For the material below, return exactly the lines starting at the one holding "Image resolution: width=598, height=2576." and ending at the one holding "Live projects (54, 2181)", counting both as part of the range.
Segment Start: Source material
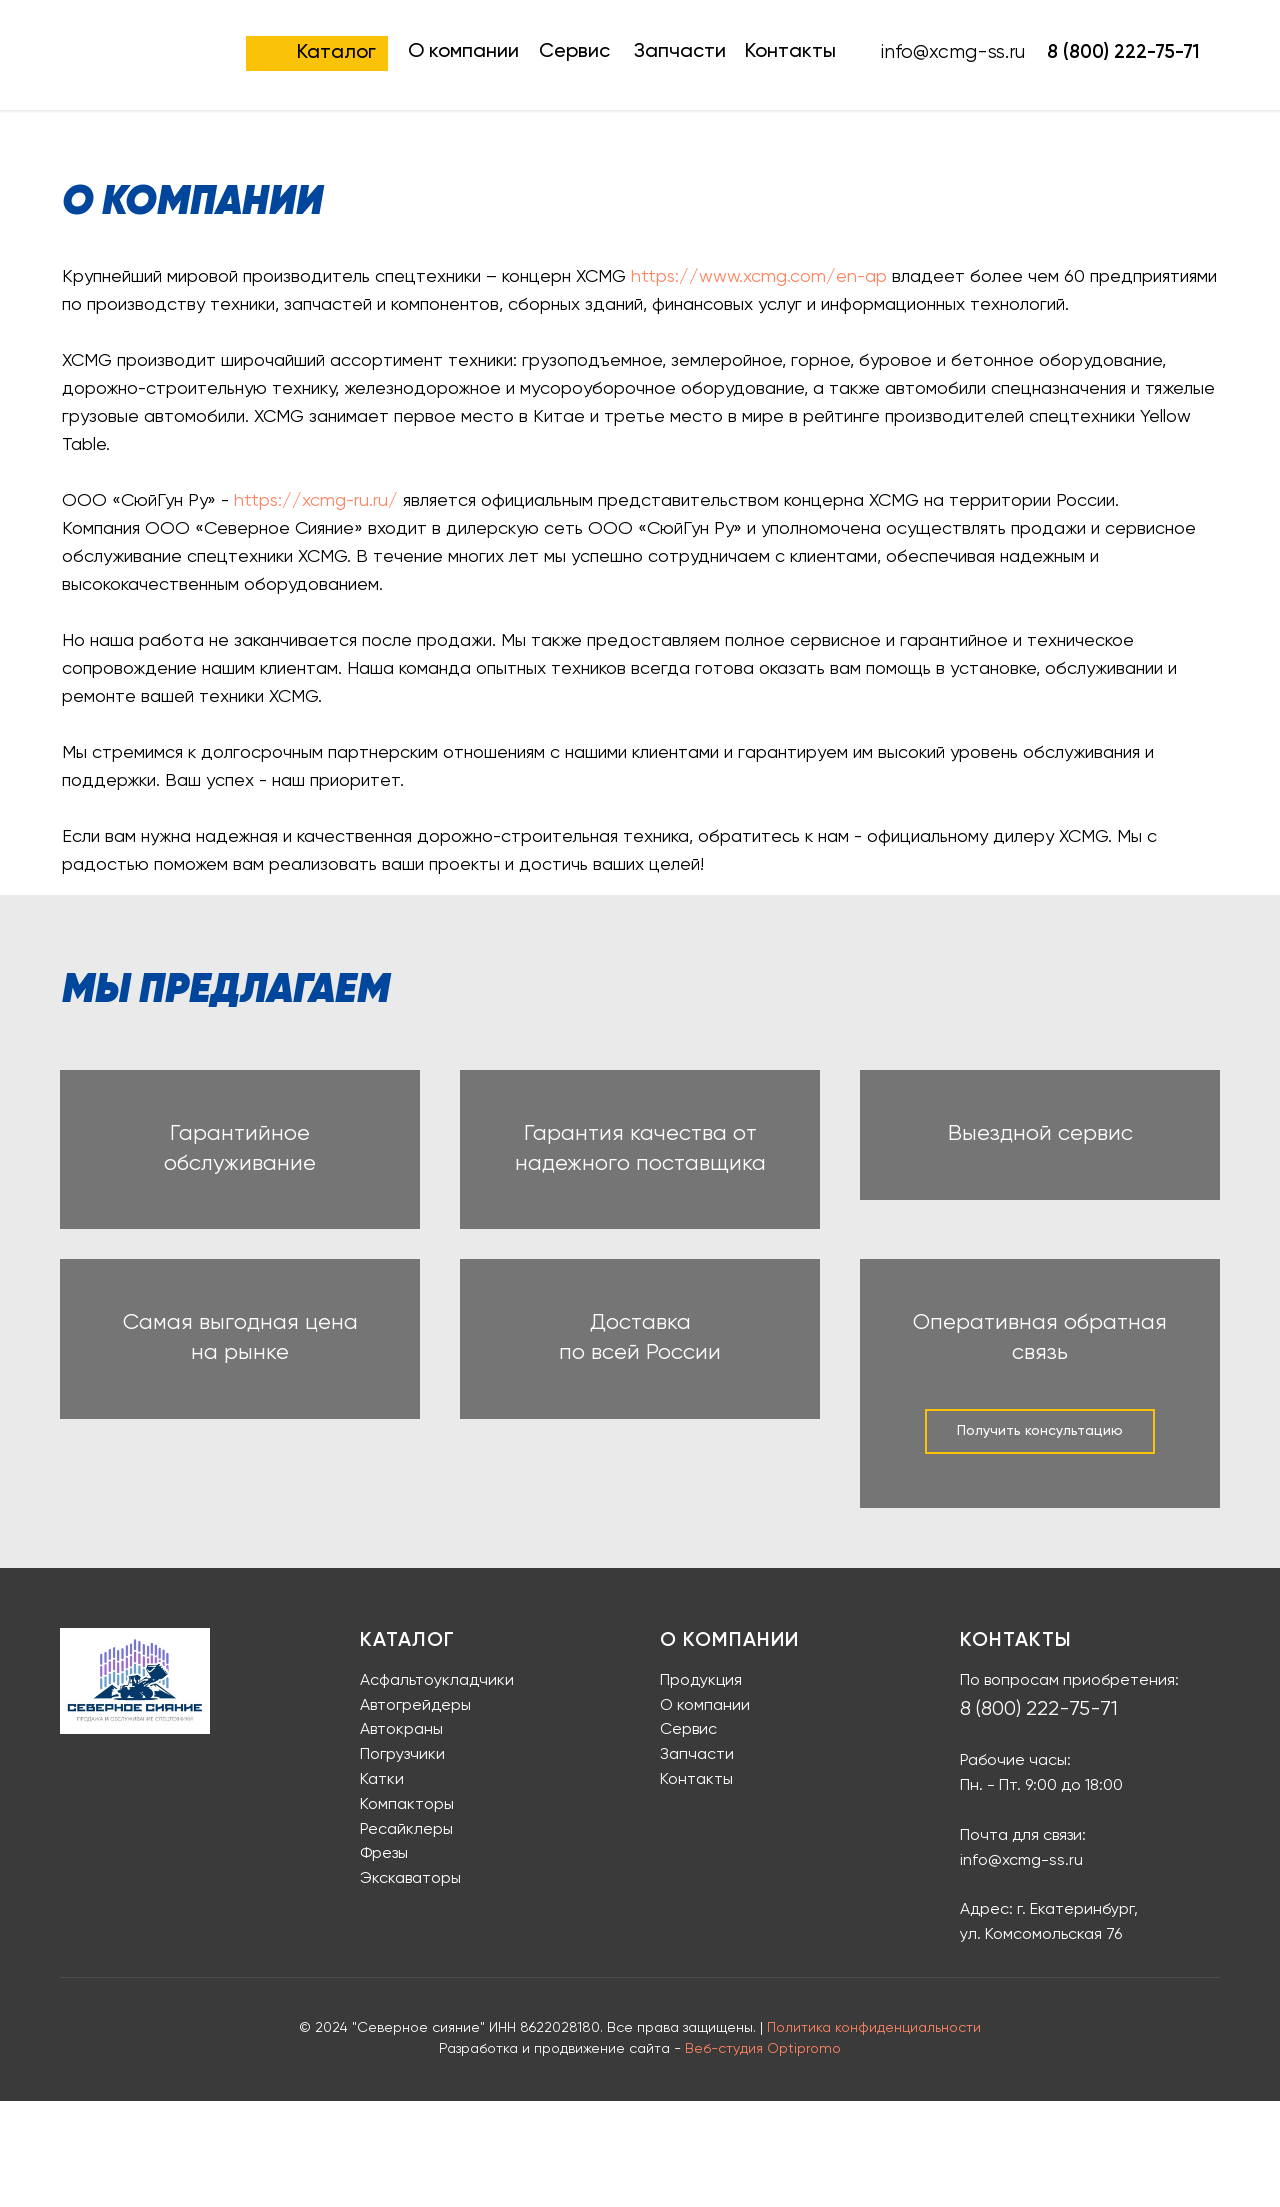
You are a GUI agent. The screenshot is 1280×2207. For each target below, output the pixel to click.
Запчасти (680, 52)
Segment End: Source material
Segment Start: Source material
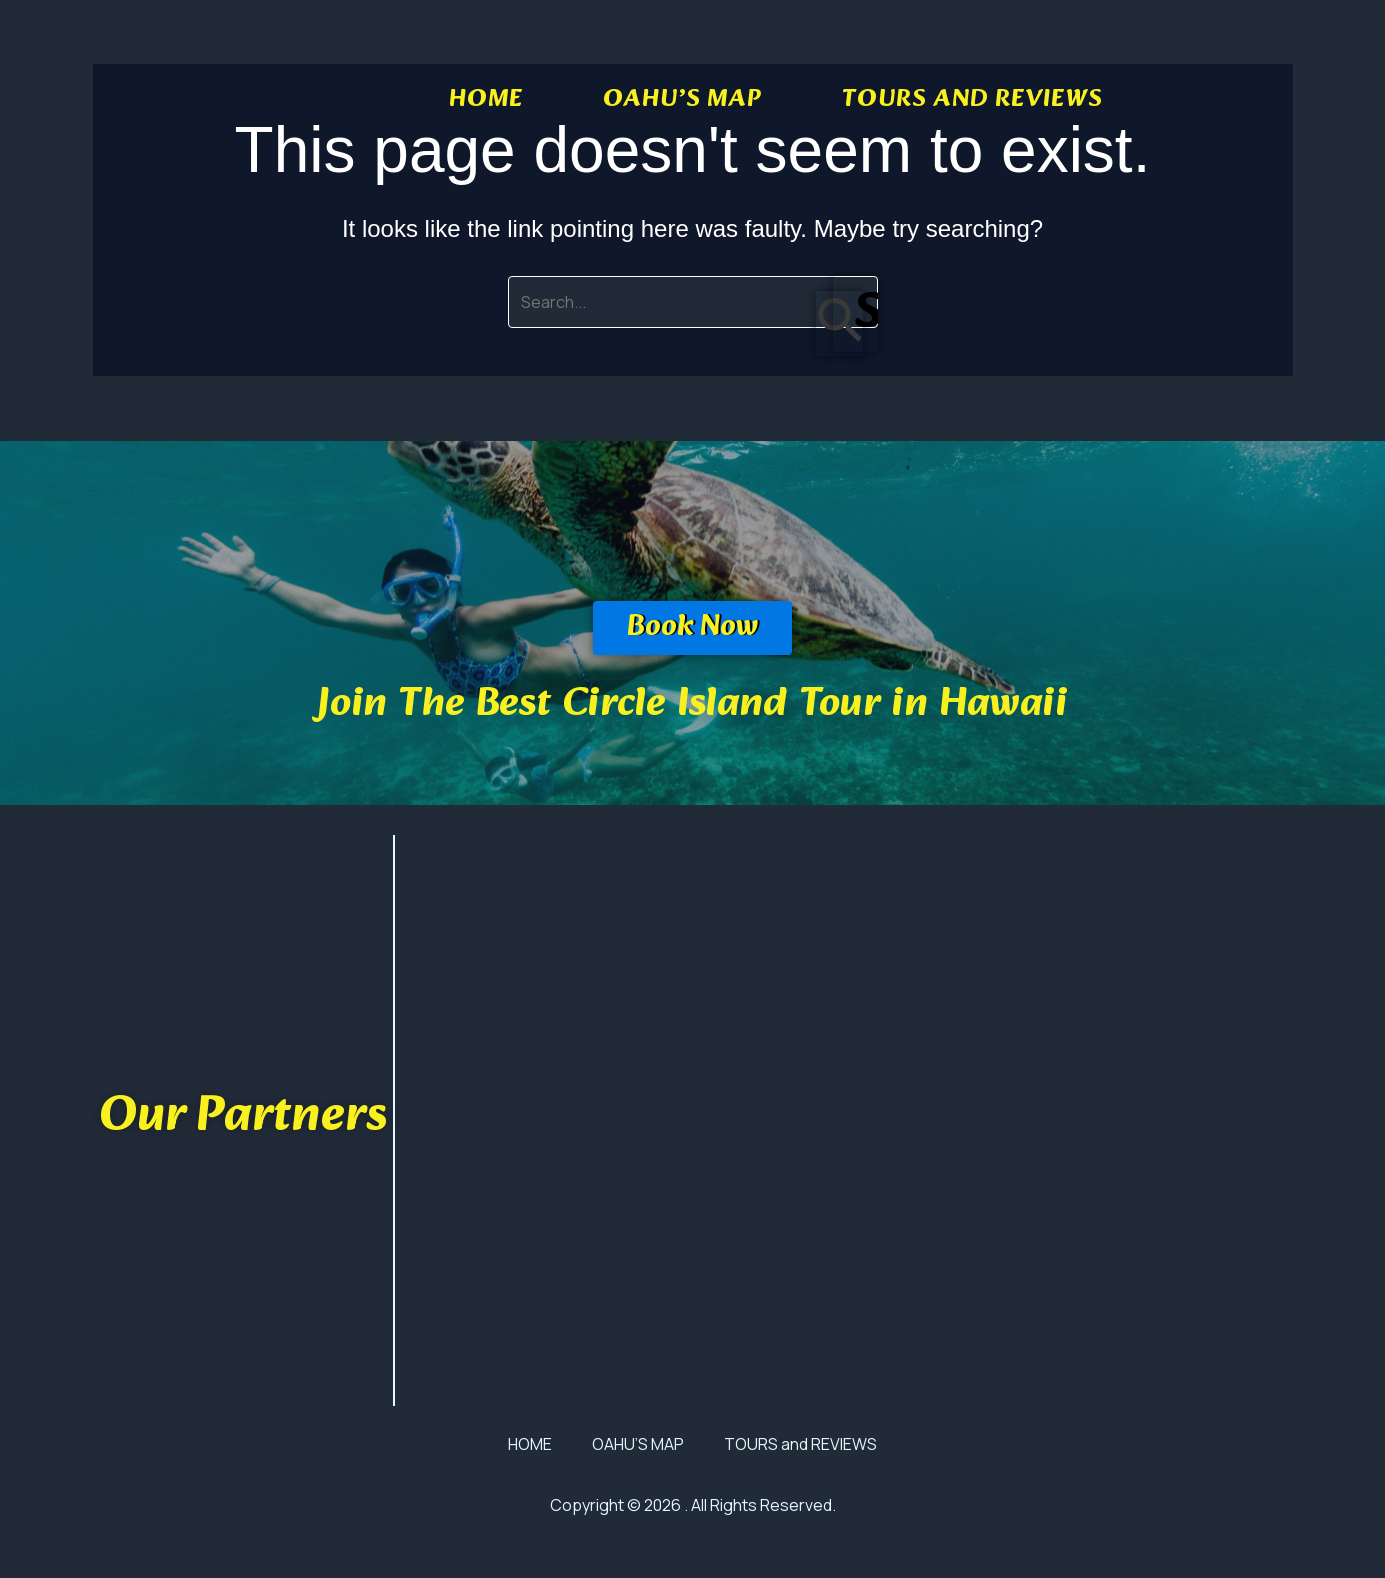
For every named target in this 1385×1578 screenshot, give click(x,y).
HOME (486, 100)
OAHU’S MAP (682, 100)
Segment End: Source material
Segment Start: Source material
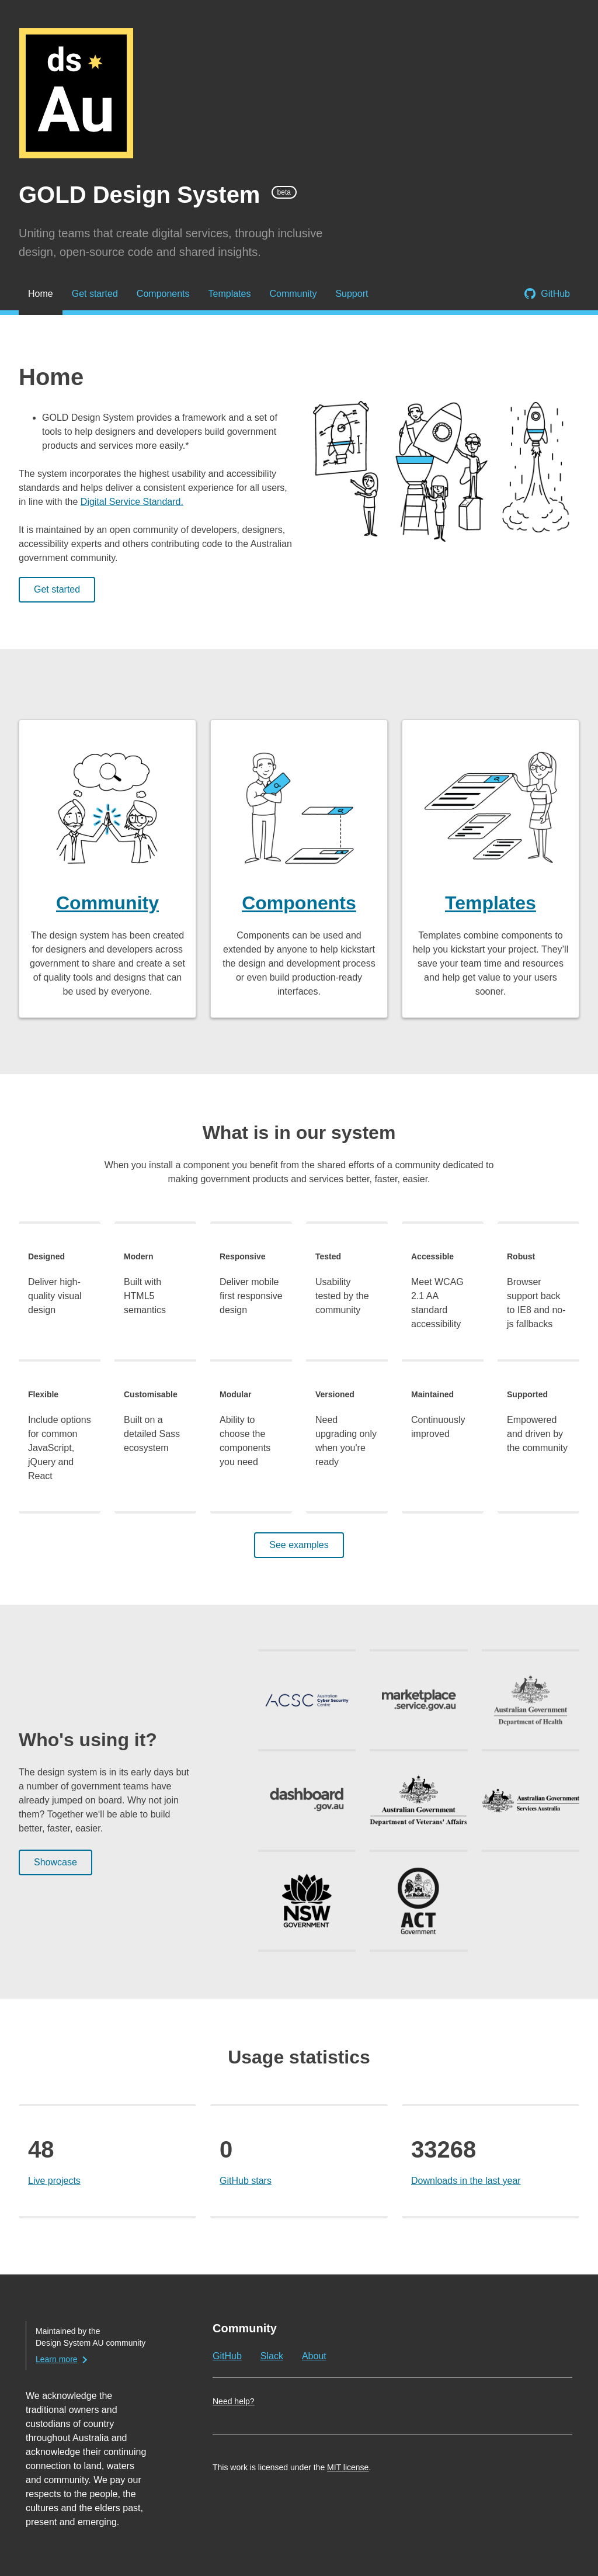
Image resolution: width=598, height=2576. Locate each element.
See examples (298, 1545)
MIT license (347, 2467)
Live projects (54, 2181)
Segment End: Source material
#### Response:
Image resolution: width=598, height=2576. Locate each element.
See examples (298, 1545)
MIT license (347, 2467)
Live projects (54, 2181)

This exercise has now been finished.